* _TASK DETAILS_
Among the entries below, which lines include the string "等额本息"? Show each one.

"""

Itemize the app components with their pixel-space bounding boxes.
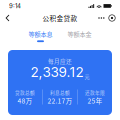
button[interactable]: 等额本金 (60, 30, 99, 42)
staticText: 等额本息 (28, 29, 52, 38)
staticText: 元 (85, 73, 90, 80)
button[interactable]: 等额本息 (21, 30, 60, 42)
staticText: 每月应还 (48, 57, 72, 65)
staticText: 22.17万 (48, 96, 72, 105)
button[interactable]: More options (96, 12, 106, 24)
staticText: 25年 (87, 96, 102, 105)
staticText: 48万 (18, 96, 33, 105)
staticText: 还款年限 (85, 89, 105, 96)
staticText: 公积金贷款 (42, 13, 78, 23)
staticText: 贷款总额 (15, 89, 35, 96)
button[interactable]: Back (2, 12, 13, 24)
staticText: 利息总额 (50, 89, 70, 96)
staticText: 2,339.12 (30, 64, 83, 80)
button[interactable]: Locate (107, 12, 117, 24)
staticText: 等额本金 (68, 29, 92, 38)
staticText: 9:14 (9, 2, 21, 10)
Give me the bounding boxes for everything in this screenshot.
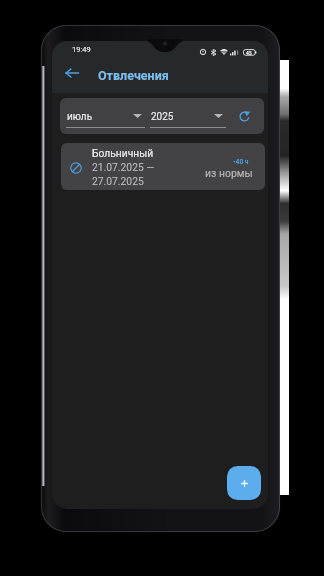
button[interactable]: июль bbox=[66, 100, 145, 131]
staticText: Больничный bbox=[92, 147, 154, 159]
staticText: 27.07.2025 bbox=[92, 175, 144, 187]
button[interactable]: Refresh bbox=[231, 103, 257, 129]
button[interactable]: Back bbox=[58, 59, 86, 87]
staticText: 21.07.2025 — bbox=[92, 161, 155, 173]
staticText: июль bbox=[67, 111, 93, 123]
staticText: Отвлечения bbox=[98, 68, 169, 83]
button[interactable]: 2025 bbox=[150, 100, 226, 131]
button[interactable]: Add bbox=[227, 466, 261, 500]
staticText: из нормы bbox=[205, 167, 253, 179]
staticText: -40 ч bbox=[233, 158, 249, 166]
staticText: 2025 bbox=[151, 111, 174, 123]
staticText: 45 bbox=[246, 50, 252, 56]
staticText: 19:49 bbox=[72, 45, 91, 54]
button[interactable]: Больничный bbox=[61, 143, 265, 190]
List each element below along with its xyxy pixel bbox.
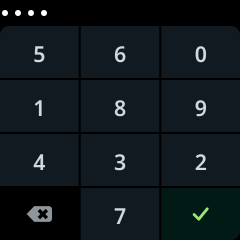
- button[interactable]: 8: [81, 80, 159, 132]
- staticText: 1: [33, 94, 45, 122]
- button[interactable]: 0: [161, 26, 240, 78]
- staticText: 8: [114, 94, 126, 122]
- button[interactable]: 1: [0, 80, 79, 132]
- button[interactable]: 5: [0, 26, 79, 78]
- button[interactable]: 3: [81, 134, 159, 186]
- button[interactable]: 4: [0, 134, 79, 186]
- button[interactable]: Delete: [0, 188, 79, 240]
- button[interactable]: 6: [81, 26, 159, 78]
- staticText: 7: [114, 202, 126, 230]
- staticText: 6: [114, 40, 126, 68]
- button[interactable]: 7: [81, 188, 159, 240]
- staticText: 2: [195, 148, 207, 176]
- staticText: 0: [195, 40, 207, 68]
- button[interactable]: 2: [161, 134, 240, 186]
- staticText: 5: [33, 40, 45, 68]
- staticText: 4: [33, 148, 45, 176]
- staticText: 9: [195, 94, 207, 122]
- button[interactable]: Confirm: [161, 188, 240, 240]
- button[interactable]: 9: [161, 80, 240, 132]
- staticText: 3: [114, 148, 126, 176]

"""

* _OUTPUT OF THE TASK_
staticText: 等额本息 (28, 29, 52, 38)
button[interactable]: 等额本息 (21, 30, 60, 42)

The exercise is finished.